Но человеку и этого мало. Стал он до пятидесяти лет жить, а все жалуется на свой короткий век, все на судьбу сетует.
Услышала собака и говорит:
"Это мне в пору выть, меня и за зверя не считают. Днем и ночью у конуры на привязи держат, отбросами и костями кормят… Хватило бы и мне десяти лет".
Человек даже подпрыгнул от радости:
"Отдай, — говорит, — и ты мне двадцать лет!" "Бери", — не поскупилась собака.

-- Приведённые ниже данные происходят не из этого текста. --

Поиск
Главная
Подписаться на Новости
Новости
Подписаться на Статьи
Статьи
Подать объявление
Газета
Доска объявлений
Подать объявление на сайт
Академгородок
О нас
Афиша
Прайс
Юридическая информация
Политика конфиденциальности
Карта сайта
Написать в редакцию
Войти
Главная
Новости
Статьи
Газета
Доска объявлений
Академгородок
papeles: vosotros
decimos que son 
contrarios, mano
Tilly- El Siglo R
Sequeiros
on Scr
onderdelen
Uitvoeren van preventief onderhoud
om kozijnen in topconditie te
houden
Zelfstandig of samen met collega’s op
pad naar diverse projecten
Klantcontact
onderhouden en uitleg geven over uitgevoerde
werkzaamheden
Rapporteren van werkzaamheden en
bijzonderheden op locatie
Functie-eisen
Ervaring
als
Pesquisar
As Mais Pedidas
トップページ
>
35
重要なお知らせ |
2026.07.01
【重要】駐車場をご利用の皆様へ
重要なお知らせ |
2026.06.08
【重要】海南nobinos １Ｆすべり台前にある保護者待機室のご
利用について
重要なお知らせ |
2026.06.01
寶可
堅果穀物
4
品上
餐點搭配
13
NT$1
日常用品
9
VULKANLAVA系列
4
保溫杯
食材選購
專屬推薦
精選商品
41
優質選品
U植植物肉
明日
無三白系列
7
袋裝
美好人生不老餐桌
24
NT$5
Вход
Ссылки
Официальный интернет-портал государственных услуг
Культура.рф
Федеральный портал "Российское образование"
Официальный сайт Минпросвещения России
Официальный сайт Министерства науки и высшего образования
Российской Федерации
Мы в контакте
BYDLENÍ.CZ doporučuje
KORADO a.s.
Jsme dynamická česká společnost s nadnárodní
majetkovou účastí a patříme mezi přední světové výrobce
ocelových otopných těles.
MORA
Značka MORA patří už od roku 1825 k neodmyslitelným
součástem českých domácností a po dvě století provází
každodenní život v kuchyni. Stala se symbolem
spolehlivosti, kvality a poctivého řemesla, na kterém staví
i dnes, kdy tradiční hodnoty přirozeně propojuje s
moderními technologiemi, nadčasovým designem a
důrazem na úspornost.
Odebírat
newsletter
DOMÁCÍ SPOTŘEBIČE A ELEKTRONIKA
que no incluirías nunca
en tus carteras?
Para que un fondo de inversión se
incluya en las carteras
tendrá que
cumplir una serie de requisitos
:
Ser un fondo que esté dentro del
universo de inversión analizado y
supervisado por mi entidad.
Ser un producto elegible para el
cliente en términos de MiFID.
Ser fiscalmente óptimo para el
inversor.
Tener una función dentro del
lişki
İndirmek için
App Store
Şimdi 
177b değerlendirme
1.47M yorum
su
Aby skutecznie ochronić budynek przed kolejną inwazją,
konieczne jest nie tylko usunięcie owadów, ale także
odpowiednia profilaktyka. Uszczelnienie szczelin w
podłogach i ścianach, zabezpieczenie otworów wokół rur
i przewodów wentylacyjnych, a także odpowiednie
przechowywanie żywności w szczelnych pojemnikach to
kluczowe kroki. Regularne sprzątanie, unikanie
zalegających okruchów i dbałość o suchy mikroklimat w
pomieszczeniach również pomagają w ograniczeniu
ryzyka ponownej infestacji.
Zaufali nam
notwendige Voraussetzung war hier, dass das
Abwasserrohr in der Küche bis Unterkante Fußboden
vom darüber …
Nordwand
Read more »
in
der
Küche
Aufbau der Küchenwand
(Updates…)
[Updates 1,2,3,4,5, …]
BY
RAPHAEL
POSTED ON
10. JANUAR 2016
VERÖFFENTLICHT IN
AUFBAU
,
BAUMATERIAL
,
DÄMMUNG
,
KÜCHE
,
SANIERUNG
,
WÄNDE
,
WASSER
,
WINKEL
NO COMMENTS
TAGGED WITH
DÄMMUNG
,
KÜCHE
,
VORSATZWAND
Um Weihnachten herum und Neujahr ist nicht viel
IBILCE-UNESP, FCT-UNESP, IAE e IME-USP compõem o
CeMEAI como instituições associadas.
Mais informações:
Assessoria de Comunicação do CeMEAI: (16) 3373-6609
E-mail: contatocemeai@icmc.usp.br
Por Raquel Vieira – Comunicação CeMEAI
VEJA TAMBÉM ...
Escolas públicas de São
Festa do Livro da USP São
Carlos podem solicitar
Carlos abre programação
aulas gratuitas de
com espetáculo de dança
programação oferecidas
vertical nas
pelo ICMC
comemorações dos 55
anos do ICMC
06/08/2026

Взял человек и ее годы. Взять-то взял, да не подумал, что вместе с веком берет и долю. Вот так и получилось: пока человек свой век живет — ему весело, хорошо и легко, все удается, все ладится, но только перевалит за тридцать — начинается лошадиный век — и жить становится труднее: и работать много надо, и детей растить, и заботы всякие одолевают, а они, случается, потяжелее иной ноши. Ну, а уж когда наступает собачий век, тут и вовсе человеку не до веселья: никто его больше не любит, всем-то он надоел, и сам чувствует, что никому он не нужен, ни на что не пригоден…
— Мне хватит и тридцати! — испугался я такой доли и со страху полез под кровать. Но и там меня дед нашел. Лопатой хлебной из-под кровати как из дёжки поскребки выгреб.
— Ничего теперь, внучек, не изменишь. Только не будь неблагодарным и не забывай своих друзей: лошадь и собаку. Они первыми человеку в труде помогали, жизнь облегчали и век его продлили. Уважай их и люби. И помни: без них охотник как без рук.
И чтобы я опять от его поучений не сбежал, дед приставил ко мне собаку сторожить. Да сделал так хитро — овчину вывернул шерстью наружу, меня в нее завернул, а в шерсть насыпал разных крошек.